* **Transcribed page contents**
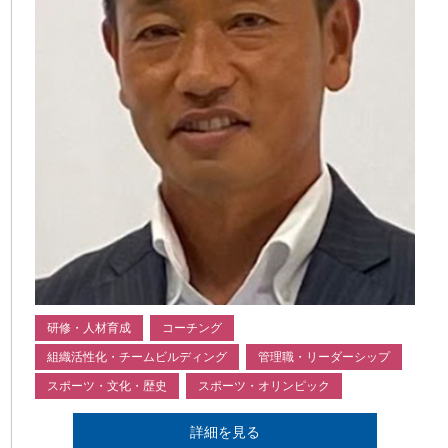
研修・人材育成
コーチング
組織活性化・チームビルディング
管理職・リーダーシップ
スポーツ・文化・歴史
スポーツ・オリンピック
詳細を見る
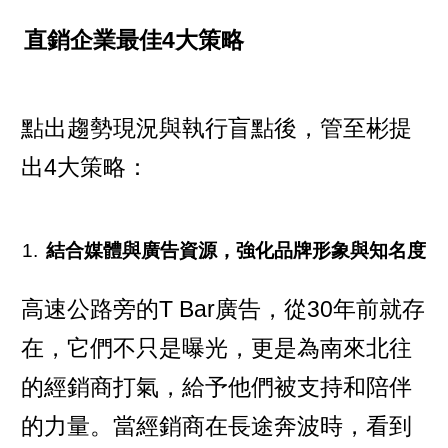
直銷企業最佳4大策略
點出趨勢現況與執行盲點後，管至彬提
出4大策略：
結合媒體與廣告資源，強化品牌形象與知名度
高速公路旁的T Bar廣告，從30年前就存
在，它們不只是曝光，更是為南來北往
的經銷商打氣，給予他們被支持和陪伴
的力量。當經銷商在長途奔波時，看到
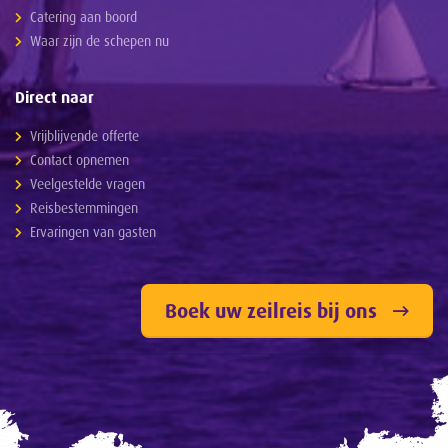
Catering aan boord
Waar zijn de schepen nu
Direct naar
Vrijblijvende offerte
Contact opnemen
Veelgestelde vragen
Reisbestemmingen
Ervaringen van gasten
Boek uw zeilreis bij ons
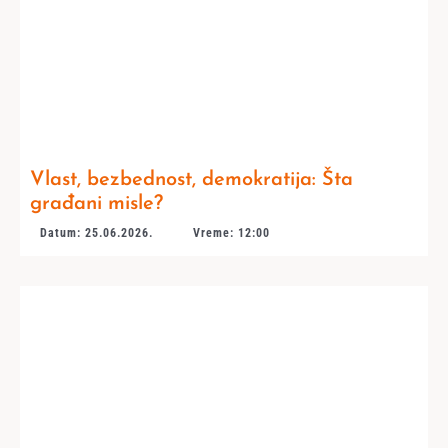
Vlast, bezbednost, demokratija: Šta
građani misle?
Datum: 25.06.2026.
Vreme: 12:00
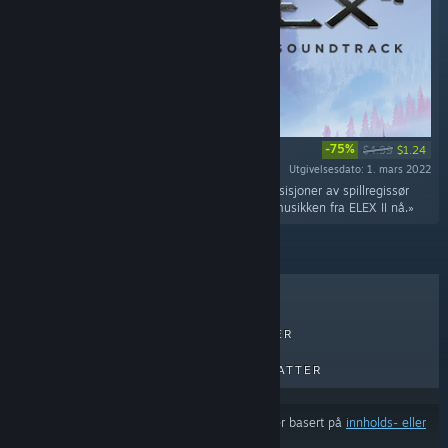
-75%
$4.99
$1.24
Utgivelsesdato: 1. mars 2022
«Musikken består av 26 stemningsfulle komposisjoner av spillregissør
Björn Pankratz i wav- og mp3-format. Hør på musikken fra ELEX II nå.»
BESTSELGERE
NYE UTGIVELSER
KOMMENDE UTGIVELSER
RABATTER
Resultatene utelukker muligens visse produkter basert på
innholds- eller
språkinnstillingene dine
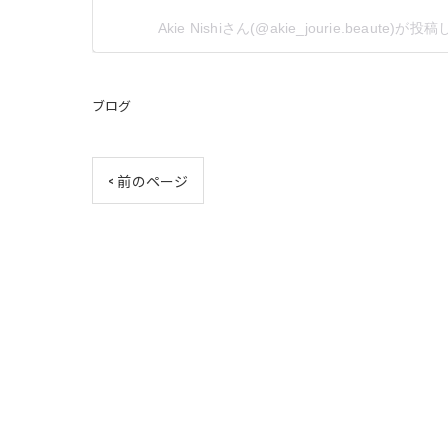
Akie Nishiさん(@akie_jourie.beaute)が
ブログ
< 前のページ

* **Directions for this task**
With the pictures removed, return the data above word for word.

* **Task result**
研修・人材育成
コーチング
組織活性化・チームビルディング
管理職・リーダーシップ
スポーツ・文化・歴史
スポーツ・オリンピック
詳細を見る
直銷企業最佳4大策略
點出趨勢現況與執行盲點後，管至彬提
出4大策略：
結合媒體與廣告資源，強化品牌形象與知名度
高速公路旁的T Bar廣告，從30年前就存
在，它們不只是曝光，更是為南來北往
的經銷商打氣，給予他們被支持和陪伴
的力量。當經銷商在長途奔波時，看到
Catering aan boord
Waar zijn de schepen nu
Direct naar
Vrijblijvende offerte
Contact opnemen
Veelgestelde vragen
Reisbestemmingen
Ervaringen van gasten
Boek uw zeilreis bij ons
Vlast, bezbednost, demokratija: Šta
građani misle?
Datum: 25.06.2026.
Vreme: 12:00
-75%
$4.99
$1.24
Utgivelsesdato: 1. mars 2022
«Musikken består av 26 stemningsfulle komposisjoner av spillregissør
Björn Pankratz i wav- og mp3-format. Hør på musikken fra ELEX II nå.»
BESTSELGERE
NYE UTGIVELSER
KOMMENDE UTGIVELSER
RABATTER
Resultatene utelukker muligens visse produkter basert på
innholds- eller
språkinnstillingene dine
Akie Nishiさん(@akie_jourie.beaute)が
ブログ
< 前のページ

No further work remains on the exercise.